Na história, são abordadas outras problemáticas decorrentes da trama principal que


gira ao redor do racismo, como já foi mencionado a jovem Skeeter não se enquadrava nos
padrões das moças de sua classe social, visto que almejava trabalhar e construir uma carreira
em detrimento de um casamento, de maneira que a mãe da personagem acredita que ela é
homossexual e oferece cura para a filha, abordando a ofensa a comunidade LGBT+ que eram
tratados como doentes, sendo importante destacar que até pouco tempo era utilizado o termo
homossexualismo, sendo o sufixo ismo uma conotação para doenças.

Há ainda que se falar na questão do machismo que se apresenta também ligado a


violência doméstica, quando é retratado que Minny é agredida pelo marido ao perder o
emprego. Nesse sentido, é importante destacar que no nosso ordenamento jurídico a violência
a mulher começou a ser observada com mais atenção após o advento da Lei Maria da Penha
no ano de 2006.

No entanto, as questões de gênero se mostraram tão ofensivas aos direitos


fundamentais que no ano de 2015 foi instituída a qualificadora do feminicídio, ou seja, o
homicídio qualificado pela morte de mulheres exclusivamente por questões de gênero e ainda
mais recente houve a mudança no processo penal que tornou as ações relativas a lesão
corporal mesmo que leve no âmbito da violência doméstica públicas e incondicionadas com a
finalidade de evitar a intimidação e coação das vítimas.

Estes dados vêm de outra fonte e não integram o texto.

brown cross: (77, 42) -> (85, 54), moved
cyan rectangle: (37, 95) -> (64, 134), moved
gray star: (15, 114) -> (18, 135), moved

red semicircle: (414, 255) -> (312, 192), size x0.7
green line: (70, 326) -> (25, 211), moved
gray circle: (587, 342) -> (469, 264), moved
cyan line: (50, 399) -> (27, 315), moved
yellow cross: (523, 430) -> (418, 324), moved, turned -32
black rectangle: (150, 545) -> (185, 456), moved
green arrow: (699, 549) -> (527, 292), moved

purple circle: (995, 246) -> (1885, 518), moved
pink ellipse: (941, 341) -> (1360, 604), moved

Por fim, é forçoso depreender que apesar de se tratar de uma adaptação


cinematográfica e referente aos anos de 1960 em um outro país, a realidade de violações e
ofensas aos direitos da pessoa humana ainda persiste e traz à tona discussões relativas a
diversas problemáticas sociais, ademais guarda grande similaridade com o processo histórico
experimentado no Brasil, ainda que após o fim da escravidão não tenha existido uma
segregação racial institucional sabemos que ela existiu de forma velada.

Cumpre ressaltar ainda que os pontos mencionados de evolução no ordenamento


jurídico brasileiro merecem destaque e devem de fato ser considerados, mas há um longo
caminho a ser percorrido, retornando as lições do Desembargador Sérgio Cavalieri Filho há
uma evidente falta de força política na implementação das normas necessárias.

REFERÊNCIAS BIBLIOGRÁFICAS

FILHO, Sergio Cavalieri. “Direito, Justiça e Sociedade” Revista da EMERJ, vol. 5, 2002, pp.
58-65.

ELEITORES do Mississippi aprovam bandeira sem símbolo considerado racista. [S. l.], 4
nov. 2020. Disponível em:
https://www.correiobraziliense.com.br/mundo/2020/11/amp/4886649-eleitores-domississippi-
aprovam-nova-bandeira-sem-simbolo-considerado-racista.html. Acesso em: 14 jun. 2021.

ANÁLISE do filme “Histórias Cruzadas”, sob o prisma do direito de igualdade. [S. l.], 2016.
Disponível em: https://jus.com.br/artigos/48508/analise-do-filme-historias-cruzadas-sob-o-
prisma-do-direito-de-igualdade. Acesso em: 14 jun. 2021.